音声面はずっとAG03というミキサーを使っていましたが、配信中音声のブツ切れの現象がちょくちょく発生しており、公式から対策などもアナウンスされていてそれらも試しましたが、全く解決しなかったので最近UR22Cに買い替えました。UR22Cは音楽制作用のオーディオインターフェイスで、前述のような問題はもちろん発生しませんし音量・音質の面も良くなった気がしています。配信用オーディオインターフェイスの定番としてAG03がよく上がるみたいですがループバック機能もいらないしこういう問題も起こるし再生・録音のスペック面は大したことないしという感じがするので、個人的にはUR-Cシリーズを使っとけば良いのかなと思いました。

2023/9/5追記

今年の前半頃に構成をちょっと変えました。オレンジ色のところです。まず②のGC553にした理由ですが、「元々使用していたElgato製のキャプボがRetroTinkと相性悪いかもという噂は聞いていたが、実際に問題がでてしまったため」です。具体的にはよくわからない音ズレが頻発するようになり、頑張って対処するより製品変えちゃうか、ということでGC553に買い替えました。導入初期は結構色々あって大変だったんですが今は特に問題もなく使えています。RetroTinkの導入を考えている人はキャプチャーボードのメーカーにもご注意ください。
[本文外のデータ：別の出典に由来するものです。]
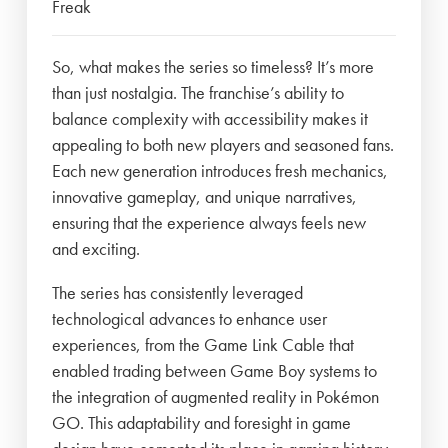
Freak
So, what makes the series so timeless? It’s more
than just nostalgia. The franchise’s ability to
balance complexity with accessibility makes it
appealing to both new players and seasoned fans.
Each new generation introduces fresh mechanics,
innovative gameplay, and unique narratives,
ensuring that the experience always feels new
and exciting.
The series has consistently leveraged
technological advances to enhance user
experiences, from the Game Link Cable that
enabled trading between Game Boy systems to
the integration of augmented reality in Pokémon
GO. This adaptability and foresight in game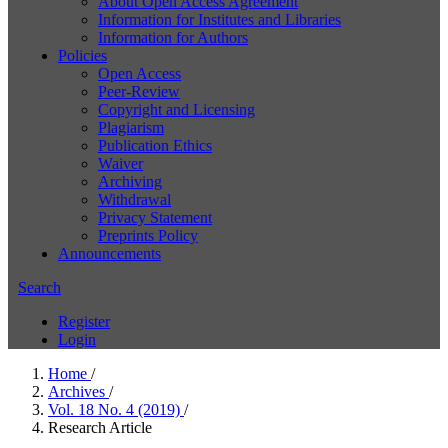
About Open Access Agreement
Information for Institutes and Libraries
Information for Authors
Policies
Open Access
Peer-Review
Copyright and Licensing
Plagiarism
Publication Ethics
Waiver
Archiving
Withdrawal
Privacy Statement
Preprints Policy
Announcements
Search
Register
Login
Home
/
Archives
/
Vol. 18 No. 4 (2019)
/
Research Article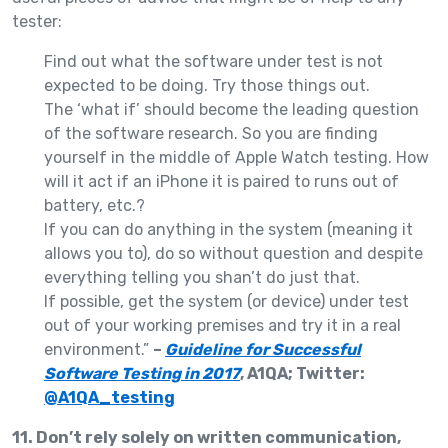
tester:
Find out what the software under test is not
expected to be doing. Try those things out.
The ‘what if’ should become the leading question
of the software research. So you are finding
yourself in the middle of Apple Watch testing. How
will it act if an iPhone it is paired to runs out of
battery, etc.?
If you can do anything in the system (meaning it
allows you to), do so without question and despite
everything telling you shan’t do just that.
If possible, get the system (or device) under test
out of your working premises and try it in a real
environment.”
–
Guideline for Successful
Software Testing in 2017
, A1QA; Twitter:
@A1QA_testing
11. Don’t rely solely on written communication,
③のHDMI切替器を買い替えたのは、「PS5でHDR対応のゲームをしたいときにHDR対応の切替器が欲しかったから」です。そもそもわかってなかったんですが、HDR出力したい場合はキャプチャやHDMIケーブルだけでなく、HDMI切替器に関してもHDR対応のものでないといけません。元々使ってたやつ(Portta HDMIマトリックス)は残念ながらHDR対応ではなかったため買い替えた流れです。ちなみに私の場合はFF16がHDR対応のゲームだったためそれが買い替えのきっかけになりました。FF16はHDR出力を前提としたグラフィック調整がなされていて、HDRなしの画面だとちょっと暗く見えるみたいなコメントも見かけたので、今後こういうゲームをまたPS5でやることになることを考えるとちゃんと環境準備したほうが良いかなと思った次第です。